Overnight Asian markets traded mixed with Hong Kong, once again leading the way as Chinese tech surged. This morning European markets seem to be taking a wait-and-see approach with muted gains and losses as they ponder global market sentiment. With a ramp-up in earnings reports and a pending petroleum number, U.S. futures point to a flat open at the time of writing this report.
We rap up again today with more than 60 companies listed on the calendar. Notable reports include TSLA, ABT, ANTM, ASML, BKR, BIIB, CP, CFG, CMA, CCI, CSX, DFS, EFX, IBM, LRCX, MMLP, NDAQ, NEE, NEP, PPG, SLG, THC, TZOO, & VZ.
News & Technicals’
Netflix gained 4.4 million new subscribers in the third quarter, but only 70,000 of them came from the U.S. and Canada. The streaming service has added fewer than 1 million new subscribers from the U.S. and Canada in the past 12 months. Netflix said 142 million subscribers have watched at least two minutes of its new hit “Squid Game.” In August, Federal Reserve Chairman Jerome Powell laid out five reasons supporting his view that the current run of high inflation will go away. Powell has plenty of time to be correct, and many professional economists also hold the “transitory” position. However, expectations for inflation among consumers and investors, as well as from some Fed officials, continue to rise. This year, supply chains everywhere have been hit by massive disruptions from container shortages to floods and Covid infections, setting off port closures. “Suddenly retailers and manufacturers are overordering because of these supply chain issues, and that’s just leading to essentially an even worse scenario,” Jonathan Savoir, CEO of supply chain technology firm Quincus told CNBC’s “Squawk Box Asia” on Monday.

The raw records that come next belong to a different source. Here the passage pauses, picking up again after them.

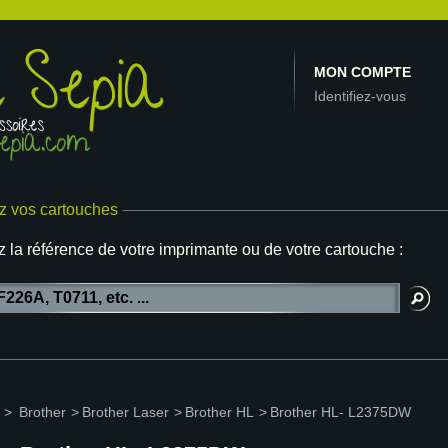
MON COMPTE
Identifiez-vous
z vos cartouches
z la référence de votre imprimante ou de votre cartouche :
>
Brother
>
Brother Laser
>
Brother HL
>
Brother HL- L2375DW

In addition, the energy crises in mainland China and Europe are the latest to roil the shipping industry. The 10-year Treasury yield topped the highest point since mid-May, rising to 1.67% late Tuesday night and trading at 1.68% early Wednesday morning. The 30-year bonds also rose in early trading to 2.02%.
Though the bulls continue to matain control energized by earnings, we also have a substantial extension in the charts that create a signifiant risk. With the T2122 indicator in a short-term overbought condition, traders should be on the lookout for potential consolidation or even a profit-taking pullback. In addition, the index charts have several unfilled gaps in the recent rally. Surging energy prices continue to add pressure on consumers and the inflationary impacts on everything bought or sold. Supply chain bottlenecks are also a significant concern as we head into the holiday season as worries of empty shelves add additional pricing pressures. Recently the IMF downgraded growth expectations with a warning of global stagflation. Of course, anything is possible during earnings season, and with emotions running, hot traders should expect challenging price volatility to stick around in the weeks ahead.